Ineos Styrolution wants to know how much tolerance the polymerisation process has for contamination by additives and other polymers. For example, it turns out to have some tolerance to the presence of brominated compounds (used in insulating materials in the construction industry), but the limits aren’t clear; it’s sensitive to contamination by PET, but can tolerate more than a 10% presence of polyolefins. Niessner says sources could be selected in a way that means subsequent recycling is possible.
Ineos is part of a consortium, Styrenics Circular Solutions, with chemical companies including Versalis, Total and Trinseo. One of the technologies it is evaluating is a microwave system developed by Canadian startup Pyrowave. The reactors are small enough that they can be located alongside sorting systems, so creating a distributed solution. Pyrowave’s system will be installed at one of ReVital Polymer’s plants in Canada. Keith Bechard, ReVital’s commercial director, says the challenge will be to produce the monomer to a consistently high purity at different sites, so those different sources can be integrated back into the manufacturing process.
ReVital’s main customers are suppliers of auto-parts, where colour and odour of plastics recyclate can be of less importance than in consumer packaging. All the recycling technology exists, says Bechard, the issue is collection and getting those materials to the recycler.

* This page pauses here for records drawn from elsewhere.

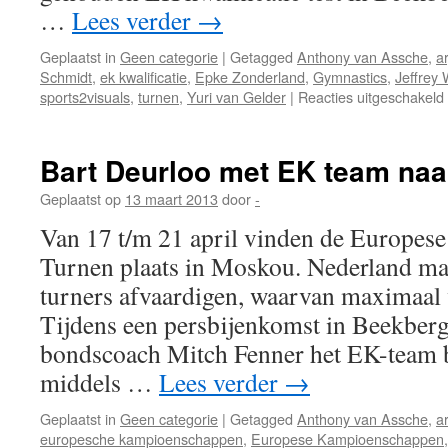
…
Lees verder
→
Geplaatst in
Geen categorie
|
Getagged
Anthony van Assche
,
ar
Schmidt
,
ek kwalificatie
,
Epke Zonderland
,
Gymnastics
,
Jeffre
sports2visuals
,
turnen
,
Yuri van Gelder
|
Reacties uitgeschakeld
Bart Deurloo met EK team na
Geplaatst op
13 maart 2013
door
-
Van 17 t/m 21 april vinden de Europe
Turnen plaats in Moskou. Nederland m
turners afvaardigen, waarvan maximaal v
Tijdens een persbijenkomst in Beekbe
bondscoach Mitch Fenner het EK-team b
middels …
Lees verder
→
Geplaatst in
Geen categorie
|
Getagged
Anthony van Assche
,
a
europesche kampioenschappen
,
Europese Kampioenschappen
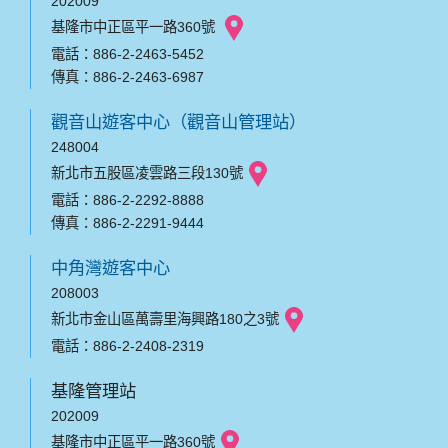
202009
基隆市中正區平一路360號
電話：886-2-2463-5452
傳真：886-2-2463-6987
觀音山遊客中心（觀音山管理站）
248004
新北市五股區凌雲路三段130號
電話：886-2-2292-8888
傳真：886-2-2291-9444
中角灣遊客中心
208003
新北市金山區萬壽里海興路180之3號
電話：886-2-2408-2319
基隆管理站
202009
基隆市中正區平一路360號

Lehmann suggests both mechanical and chemical recycling technologies will be required (see Plastic recycling heading for the mainstream), especially as there are a finite number of times that plastics can be mechanically recycled. But regardless of which technology is employed, what’s going into the reactor needs to be very clean. He notes that projects have failed at the pilot stage for want of high enough quality feedstock.
It’s clear the technology for better sorting is already with us today, even if one size doesn’t fit all. Each one of the different players in the plastics value chain will have to work together to make packaging that can be sorted and so returned to a circular economy. But the industry also needs volume – and that’s something we can all influence.